Larutan – larutan ini menarik air dari kompartemen intraseluler ke kompartemen
ekstraseluler dan menyebabkan sel – sel mengkerut. Jika diberikan dengancepat atau
dalam jumlah besar, mereka mungkin menyebabkan kelebihan volume ekstraseluler
dan mencetuskan kelebihan cairan sirkulator dan dehidrasi.
E. FAKTOR-FAKTOR YANG DIPERHATIKAN DALAM PEMBERIAN
TERAPI CAIRAN INTRAVENA
Dari Sisi Pasien
Dari sisi pasien yang perlu diperhatikan adalah penyakit dasar pasien, status hidrasi
dan hemodinamik, pasien dengan komplikasi penyakit tertentu, dan kekuatan
jantung. Kesemua faktor ini merupakan hal yang harus diketahui dokter.
Dari Sisi Cairan
1. Kandungan elektrolit cairan
a. Elektrolit yang umum dikandung dalam larutan infus adalah Na+, K+, Cl-, Ca++,
laktat atau asetat. Jadi, dalam pemberian infus, yang diperhitungkan bukan hanya air
melainkan juga kandungan elektrolit ini apakah kurang, cukup, pas atau terlalu
banyak.
4
b. Pengetahuan dokter dan paramedis tentang isi dan komposisi larutan infus
sangatlah penting agar bisa memilih produk sesuai dengan indikasi masing-masing.
2. Osmolaritas cairan
a. Yang dimaksud dengan osmolaritas adalah jumlah total mmol elektrolit dalam
kandungan infus. Untuk pemberian infus ke dalam vena tepi maksimal osmolaritas
yang dianjurkan adalah kurang dari 900 mOsmol/L untuk mencegah risiko flebitis
(peradangan vena)
b. Jika osmolaritas cairan melebihi 900 mOsmol/L maka infus harus diberikan
melalui vena sentral.
3. Kandungan lain cairan
a. Seperti disebutkan sebelum nya, selain elektrolit beberapa produk infus juga
mengandung zat-zat gizi yang mudah diserap ke dalam sel, antara lain: glukosa,
maltosa, fruktosa, silitol, sorbitol, asam amino, trigliserida.

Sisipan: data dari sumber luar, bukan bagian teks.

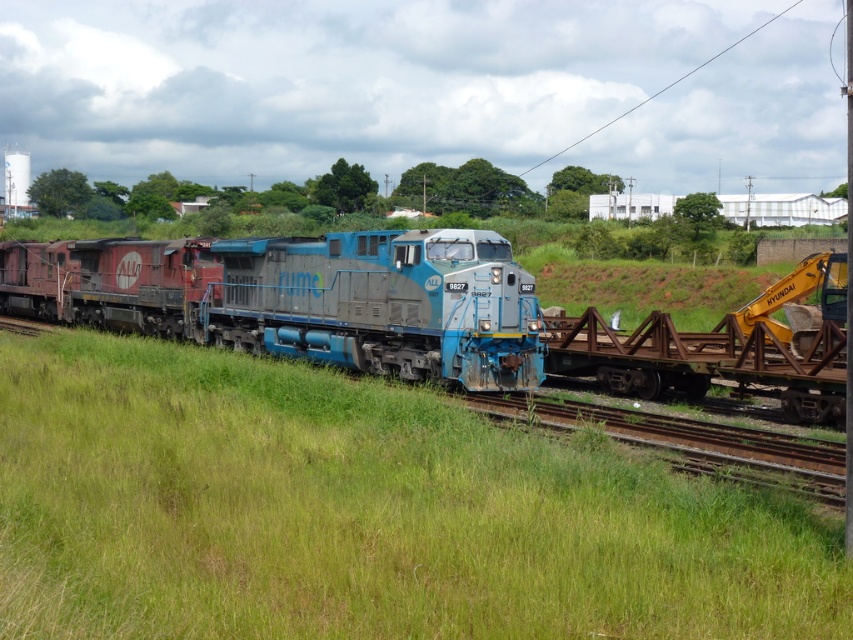 Question: Which of these objects is positioned closest to the blue metallic train at center?

Choices:
 (A) green grassy at center
 (B) rusty metal rail at right

Answer: (B)

Question: Is green grassy at center to the left of blue metallic train at center from the viewer's perspective?

Choices:
 (A) yes
 (B) no

Answer: (B)

Question: Which object is farther from the camera taking this photo?

Choices:
 (A) green grassy at center
 (B) blue metallic train at center

Answer: (B)

Question: Is green grassy at center smaller than rusty metal rail at right?

Choices:
 (A) no
 (B) yes

Answer: (B)

Question: Is blue metallic train at center closer to the viewer compared to rusty metal rail at right?

Choices:
 (A) yes
 (B) no

Answer: (B)

Question: Which is farther from the rusty metal rail at right?

Choices:
 (A) blue metallic train at center
 (B) green grassy at center

Answer: (B)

b. Pasien yang dirawat lebih lama juga membutuhkan unsur-unsur lain seperti Mg+
+, Zn++ dan trace element lainnya.
4. Sterilitas cairan infus.
Parameter kualitas untuk sediaan cairan infus yang harus dipenuhi adalah steril, bebas
partikel dan bebas pirogen disamping pemenuhan persyaratan yang lain. Pada
sterilisasi cairan intravena yang menggunakan metoda sterilisasi uap panas, ada dua
pendekatan yang banyak digunakan, yaitu overkill dan non-overkill (bioburden-
based).
a. Overkill: Pendekatan Overkill dilakukan untuk membunuh semua mikroba,
dengan prosedur sterilisasi akhir pada suhu tinggi yaitu 121oC selama 15 menit.

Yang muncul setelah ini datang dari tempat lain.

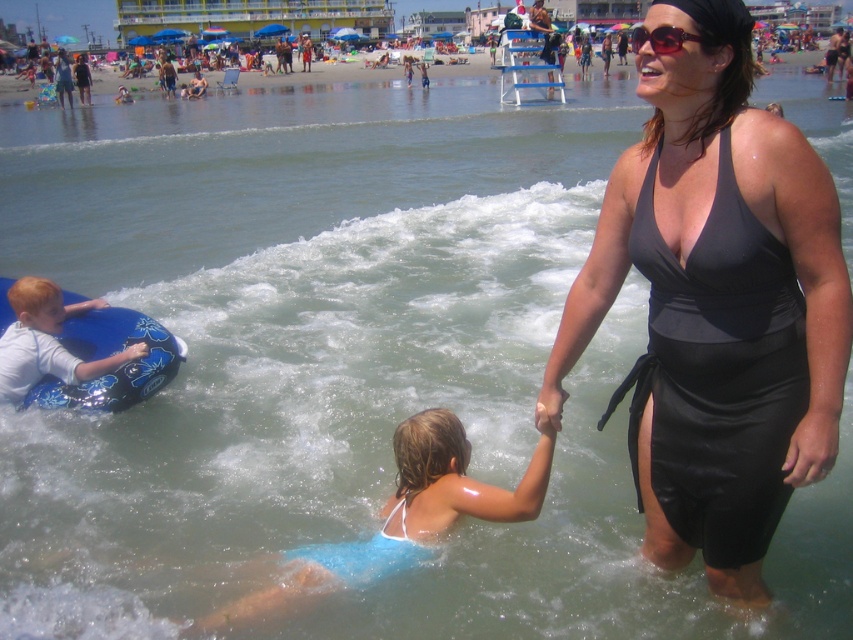 Does matte black swimsuit at center appear on the right side of light blue fabric swimsuit at lower center?

Correct, you'll find matte black swimsuit at center to the right of light blue fabric swimsuit at lower center.

Is point (688, 13) behind point (213, 620)?

No, (688, 13) is in front of (213, 620).

This screenshot has width=853, height=640. In order to click on matte black swimsuit at center in this screenshot , I will do (722, 228).

Looking at this image, is matte black swimsuit at center further to the viewer compared to blue rubber ring at left?

No, it is in front of blue rubber ring at left.

Where is `matte black swimsuit at center`? Image resolution: width=853 pixels, height=640 pixels. matte black swimsuit at center is located at coordinates (722, 228).

Between point (590, 308) and point (154, 323), which one is positioned behind?

The point (154, 323) is more distant.

This screenshot has height=640, width=853. Find the location of `matte black swimsuit at center`. matte black swimsuit at center is located at coordinates (722, 228).

Which of these two, light blue fabric swimsuit at lower center or blue rubber ring at left, stands taller?

With more height is light blue fabric swimsuit at lower center.

Is light blue fabric swimsuit at lower center behind blue rubber ring at left?

No, it is in front of blue rubber ring at left.

Between point (410, 490) and point (48, 339), which one is positioned in front?

Point (410, 490) is in front.

You are a GUI agent. You are given a task and a screenshot of the screen. Output one action in this format:
    pyautogui.click(x=<x>, y=<y>)
    Task: Click on the light blue fabric swimsuit at lower center
    
    Given the screenshot: What is the action you would take?
    pyautogui.click(x=405, y=515)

Metoda ini sudah dikenal lebih dari satu abad yang lalu. Dengan cara ini, hanya cairan
infus yang mengandung elektrolit tidak akan mengalami perubahan. Namun cara ini
sangat berisiko dilakukan pada cairan infus yang mengandung nutrisi seperti
karbohidrat dan asam amino karena bisa jadi nutrisi tersebut pecah dan pecahannya
menjadi racun. Misalnya saja larutan glukosa konsentrasi tinggi. Pada pemanasan
tinggi, cairan ini akan menghasilkan produk dekomposisi yang dinamakan 5-HMF
atau 5-Hidroksimetil furfural yang pada kadar tertentu berpotensi menimbulkan
gangguan hati. Selain suhu sterilisasi yang terlalu tinggi, lama penyimpanan juga
berbanding lurus dengan peningkatan kadar 5-HMF ini.
5
b. Non-overkill (bioburden-based) :sesuai dengan perkembangan kedokteran yang
membutuhkan jenis cairan yang lebih beragam contohnya cairan infus yang
mengandung nutrisi seperti karbohidrat dan asam amino serta obat-obatan yang
berasal dari bioteknologi, maka berkembang juga teknologi sterilisasi yang lebih
mutakhir yaitu metoda Non-Overkill atau disebut juga Bioburden, dimana pemanasan
akhir yang digunakan tidak lagi harus mencapai 121 derajat, sehingga produk-produk
yang dihasilkan dengan metoda ini selain dijamin steril, bebas pirogen, bebas partikel
namun kandungannya tetap stabil serta tidak terurai yang diakibatkan pemanasan yang
terlampau tinggi. Dengan demikian infus tetap bermanfaat dan aman untuk diberikan.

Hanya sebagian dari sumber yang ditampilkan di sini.